Off to the Fairies

by gillis

When my daughter was six or seven, she began a correspondence with two fairies, Clover and Viola. These fairies were attracted to a little house she had constructed in our yard out of twigs, bark, leaves, and acorns. The house had places for the fairies to sit and eat, rest and play. It was not very structurally sound, but she figured fairies would either be handy enough to keep them up or they could use some magic if things started to go downhill quickly, as in the case of a terrible storm or a neighborhood dog who became too curious. She checked the house daily and every broken twig or moved stone showed her that it was being used regularly.

I don’t remember what started my daughter thinking about fairies, but I do remember being very excited that my daughter had this rich imaginary life that allowed her to see evidence of fairies. She was convinced some were using the little house and she wanted to find them. When she wrote a letter to “Any Fairy,” and I decided she needed to hear from some fairies, my husband was less than thrilled. He worried that she would be crushed if she discovered I was behind it. He thought it was dishonest for me to play fairy and self-indulgent to boot. He was right, but I didn’t care, I wanted my kiddo to have fairies in her life, dammit.

I kept things simple at first, some purple ink on white paper, written in a fancy, swirling print that could still be read by a first grader with no cursive experience. Then as the correspondence grew, with questions about size, hair color, etc. I drew small pictures of Clover and Viola in the margins, until eventually I was asked for some fairy dust. I bought some fancy glitter, mixed it carefully and placed into a small screw top container. I painted the lid silver and wrote my daughter’s name on top in swirly letters and slid it under her pillow with another letter.

Each time the fairies came, they left a small sprinkle of fairy dust somewhere obvious so she would know they had visited. The letters became more detailed with stories of the fairy world and stories of my daughter’s life, She asked them questions about being fairies, but also about getting along with other kids, and sticking it our through difficult things. Eventually her interest waned and the fairies were forgotten.

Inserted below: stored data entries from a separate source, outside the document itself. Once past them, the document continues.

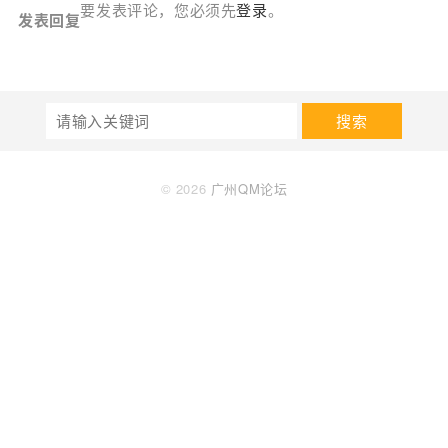
要发表评论，您必须先
登录
。
发表回复
搜索
© 2026
广州QM论坛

When she later learned, rather abruptly and publicly, about the lack of magical holiday gift bearers, she held on to fairies for a little while longer before asking me if I had been Clover, Viola, or both. I began to cry as I nodded my head. She cried too, and we held each other for a little while. She told me it was okay, and I hoped it was. I hoped it was okay that the magic in the world was what we created for one another.